- **PROVIDED RECORDS**:
§

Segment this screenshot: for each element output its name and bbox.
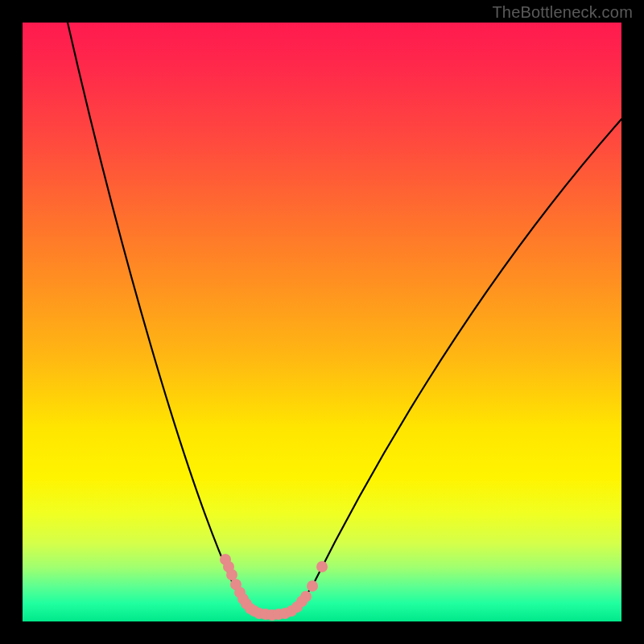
plot-area [23, 23, 621, 621]
watermark-text: TheBottleneck.com [492, 3, 633, 22]
chart-frame: TheBottleneck.com [0, 0, 644, 644]
heat-gradient-background [23, 23, 621, 621]
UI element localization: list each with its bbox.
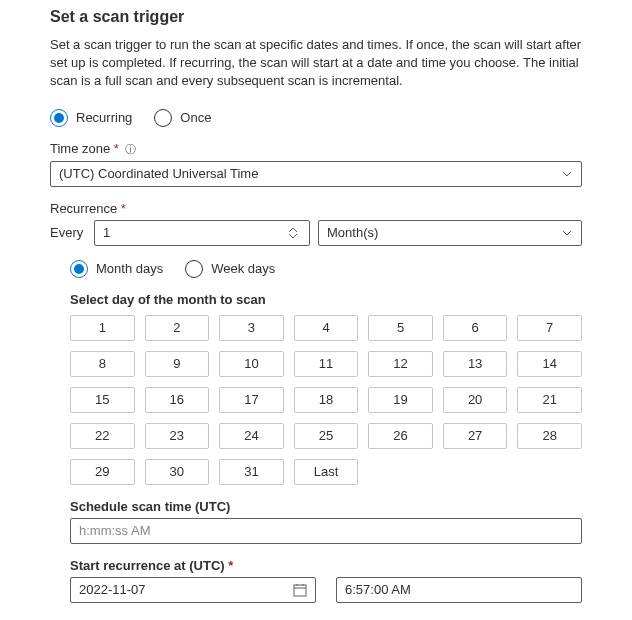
start-time-input[interactable]: 6:57:00 AM <box>336 577 582 603</box>
day-cell-25[interactable]: 25 <box>294 423 359 449</box>
timezone-select[interactable]: (UTC) Coordinated Universal Time <box>50 161 582 187</box>
day-grid: 1234567891011121314151617181920212223242… <box>70 315 582 485</box>
day-cell-17[interactable]: 17 <box>219 387 284 413</box>
radio-icon <box>154 109 172 127</box>
page-description: Set a scan trigger to run the scan at sp… <box>50 36 582 91</box>
day-type-radio-group: Month days Week days <box>70 260 582 278</box>
day-cell-12[interactable]: 12 <box>368 351 433 377</box>
day-cell-7[interactable]: 7 <box>517 315 582 341</box>
day-cell-23[interactable]: 23 <box>145 423 210 449</box>
day-cell-18[interactable]: 18 <box>294 387 359 413</box>
recurring-radio[interactable]: Recurring <box>50 109 132 127</box>
day-cell-21[interactable]: 21 <box>517 387 582 413</box>
day-cell-26[interactable]: 26 <box>368 423 433 449</box>
radio-icon <box>50 109 68 127</box>
day-cell-4[interactable]: 4 <box>294 315 359 341</box>
start-date-value: 2022-11-07 <box>79 582 146 597</box>
month-days-label: Month days <box>96 261 163 276</box>
page-title: Set a scan trigger <box>50 8 582 26</box>
timezone-label: Time zone * ⓘ <box>50 141 582 157</box>
day-cell-30[interactable]: 30 <box>145 459 210 485</box>
day-cell-5[interactable]: 5 <box>368 315 433 341</box>
day-cell-19[interactable]: 19 <box>368 387 433 413</box>
day-cell-11[interactable]: 11 <box>294 351 359 377</box>
info-icon[interactable]: ⓘ <box>125 143 136 155</box>
day-cell-8[interactable]: 8 <box>70 351 135 377</box>
start-time-value: 6:57:00 AM <box>345 582 411 597</box>
radio-icon <box>185 260 203 278</box>
recurrence-unit-value: Month(s) <box>327 225 378 240</box>
calendar-icon[interactable] <box>293 583 307 597</box>
day-cell-16[interactable]: 16 <box>145 387 210 413</box>
week-days-radio[interactable]: Week days <box>185 260 275 278</box>
day-cell-9[interactable]: 9 <box>145 351 210 377</box>
day-cell-29[interactable]: 29 <box>70 459 135 485</box>
day-cell-1[interactable]: 1 <box>70 315 135 341</box>
timezone-value: (UTC) Coordinated Universal Time <box>59 166 258 181</box>
month-days-radio[interactable]: Month days <box>70 260 163 278</box>
recurrence-unit-select[interactable]: Month(s) <box>318 220 582 246</box>
week-days-label: Week days <box>211 261 275 276</box>
day-cell-last[interactable]: Last <box>294 459 359 485</box>
day-cell-28[interactable]: 28 <box>517 423 582 449</box>
schedule-time-placeholder: h:mm:ss AM <box>79 523 151 538</box>
day-cell-2[interactable]: 2 <box>145 315 210 341</box>
svg-rect-0 <box>294 585 306 596</box>
day-cell-31[interactable]: 31 <box>219 459 284 485</box>
start-date-input[interactable]: 2022-11-07 <box>70 577 316 603</box>
day-cell-14[interactable]: 14 <box>517 351 582 377</box>
trigger-type-radio-group: Recurring Once <box>50 109 582 127</box>
day-cell-27[interactable]: 27 <box>443 423 508 449</box>
schedule-time-input[interactable]: h:mm:ss AM <box>70 518 582 544</box>
every-value-input[interactable]: 1 <box>94 220 310 246</box>
chevron-down-icon <box>561 227 573 239</box>
day-cell-10[interactable]: 10 <box>219 351 284 377</box>
day-cell-6[interactable]: 6 <box>443 315 508 341</box>
every-label: Every <box>50 225 86 240</box>
schedule-time-label: Schedule scan time (UTC) <box>70 499 582 514</box>
every-value: 1 <box>103 225 110 240</box>
chevron-down-icon <box>561 168 573 180</box>
recurring-radio-label: Recurring <box>76 110 132 125</box>
radio-icon <box>70 260 88 278</box>
select-day-title: Select day of the month to scan <box>70 292 582 307</box>
day-cell-24[interactable]: 24 <box>219 423 284 449</box>
start-at-label: Start recurrence at (UTC) * <box>70 558 582 573</box>
once-radio[interactable]: Once <box>154 109 211 127</box>
once-radio-label: Once <box>180 110 211 125</box>
day-cell-3[interactable]: 3 <box>219 315 284 341</box>
day-cell-22[interactable]: 22 <box>70 423 135 449</box>
day-cell-20[interactable]: 20 <box>443 387 508 413</box>
day-cell-13[interactable]: 13 <box>443 351 508 377</box>
spinner-icon[interactable] <box>283 227 303 239</box>
recurrence-label: Recurrence * <box>50 201 582 216</box>
day-cell-15[interactable]: 15 <box>70 387 135 413</box>
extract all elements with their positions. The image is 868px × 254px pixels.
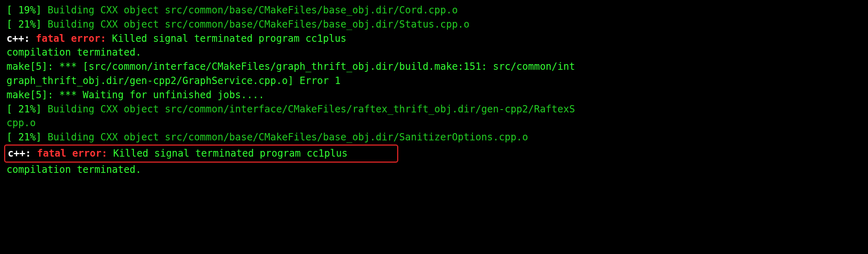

§

- **YOUR ASSIGNMENT**: Where a picture appears in the data, omit it; restate the rest word for word.

- **SOLUTION FOR THIS TASK**:
Segment this screenshot: for each element output its name and bbox.
plot-area [23, 23, 621, 621]
watermark-text: TheBottleneck.com [492, 3, 633, 22]
chart-frame: TheBottleneck.com [0, 0, 644, 644]
heat-gradient-background [23, 23, 621, 621]
UI element localization: list each with its bbox.
start-time-input[interactable]: 6:57:00 AM <box>336 577 582 603</box>
day-cell-25[interactable]: 25 <box>294 423 359 449</box>
timezone-select[interactable]: (UTC) Coordinated Universal Time <box>50 161 582 187</box>
day-grid: 1234567891011121314151617181920212223242… <box>70 315 582 485</box>
day-cell-17[interactable]: 17 <box>219 387 284 413</box>
radio-icon <box>154 109 172 127</box>
page-description: Set a scan trigger to run the scan at sp… <box>50 36 582 91</box>
day-type-radio-group: Month days Week days <box>70 260 582 278</box>
day-cell-12[interactable]: 12 <box>368 351 433 377</box>
day-cell-7[interactable]: 7 <box>517 315 582 341</box>
day-cell-23[interactable]: 23 <box>145 423 210 449</box>
day-cell-18[interactable]: 18 <box>294 387 359 413</box>
recurring-radio[interactable]: Recurring <box>50 109 132 127</box>
day-cell-21[interactable]: 21 <box>517 387 582 413</box>
day-cell-26[interactable]: 26 <box>368 423 433 449</box>
radio-icon <box>50 109 68 127</box>
day-cell-4[interactable]: 4 <box>294 315 359 341</box>
start-date-value: 2022-11-07 <box>79 582 146 597</box>
month-days-label: Month days <box>96 261 163 276</box>
page-title: Set a scan trigger <box>50 8 582 26</box>
timezone-label: Time zone * ⓘ <box>50 141 582 157</box>
day-cell-30[interactable]: 30 <box>145 459 210 485</box>
day-cell-5[interactable]: 5 <box>368 315 433 341</box>
day-cell-19[interactable]: 19 <box>368 387 433 413</box>
day-cell-11[interactable]: 11 <box>294 351 359 377</box>
info-icon[interactable]: ⓘ <box>125 143 136 155</box>
day-cell-8[interactable]: 8 <box>70 351 135 377</box>
start-time-value: 6:57:00 AM <box>345 582 411 597</box>
radio-icon <box>185 260 203 278</box>
recurrence-unit-value: Month(s) <box>327 225 378 240</box>
calendar-icon[interactable] <box>293 583 307 597</box>
day-cell-16[interactable]: 16 <box>145 387 210 413</box>
week-days-radio[interactable]: Week days <box>185 260 275 278</box>
day-cell-9[interactable]: 9 <box>145 351 210 377</box>
day-cell-29[interactable]: 29 <box>70 459 135 485</box>
day-cell-1[interactable]: 1 <box>70 315 135 341</box>
timezone-value: (UTC) Coordinated Universal Time <box>59 166 258 181</box>
month-days-radio[interactable]: Month days <box>70 260 163 278</box>
recurrence-unit-select[interactable]: Month(s) <box>318 220 582 246</box>
week-days-label: Week days <box>211 261 275 276</box>
day-cell-last[interactable]: Last <box>294 459 359 485</box>
day-cell-28[interactable]: 28 <box>517 423 582 449</box>
schedule-time-placeholder: h:mm:ss AM <box>79 523 151 538</box>
day-cell-2[interactable]: 2 <box>145 315 210 341</box>
svg-rect-0 <box>294 585 306 596</box>
day-cell-31[interactable]: 31 <box>219 459 284 485</box>
start-date-input[interactable]: 2022-11-07 <box>70 577 316 603</box>
day-cell-14[interactable]: 14 <box>517 351 582 377</box>
trigger-type-radio-group: Recurring Once <box>50 109 582 127</box>
day-cell-27[interactable]: 27 <box>443 423 508 449</box>
schedule-time-input[interactable]: h:mm:ss AM <box>70 518 582 544</box>
every-value-input[interactable]: 1 <box>94 220 310 246</box>
chevron-down-icon <box>561 227 573 239</box>
day-cell-10[interactable]: 10 <box>219 351 284 377</box>
day-cell-6[interactable]: 6 <box>443 315 508 341</box>
every-label: Every <box>50 225 86 240</box>
schedule-time-label: Schedule scan time (UTC) <box>70 499 582 514</box>
every-value: 1 <box>103 225 110 240</box>
chevron-down-icon <box>561 168 573 180</box>
recurring-radio-label: Recurring <box>76 110 132 125</box>
radio-icon <box>70 260 88 278</box>
select-day-title: Select day of the month to scan <box>70 292 582 307</box>
day-cell-24[interactable]: 24 <box>219 423 284 449</box>
start-at-label: Start recurrence at (UTC) * <box>70 558 582 573</box>
once-radio[interactable]: Once <box>154 109 211 127</box>
once-radio-label: Once <box>180 110 211 125</box>
day-cell-3[interactable]: 3 <box>219 315 284 341</box>
day-cell-22[interactable]: 22 <box>70 423 135 449</box>
day-cell-20[interactable]: 20 <box>443 387 508 413</box>
day-cell-13[interactable]: 13 <box>443 351 508 377</box>
spinner-icon[interactable] <box>283 227 303 239</box>
recurrence-label: Recurrence * <box>50 201 582 216</box>
day-cell-15[interactable]: 15 <box>70 387 135 413</box>
extract all elements with their positions. The image is 868px × 254px pixels.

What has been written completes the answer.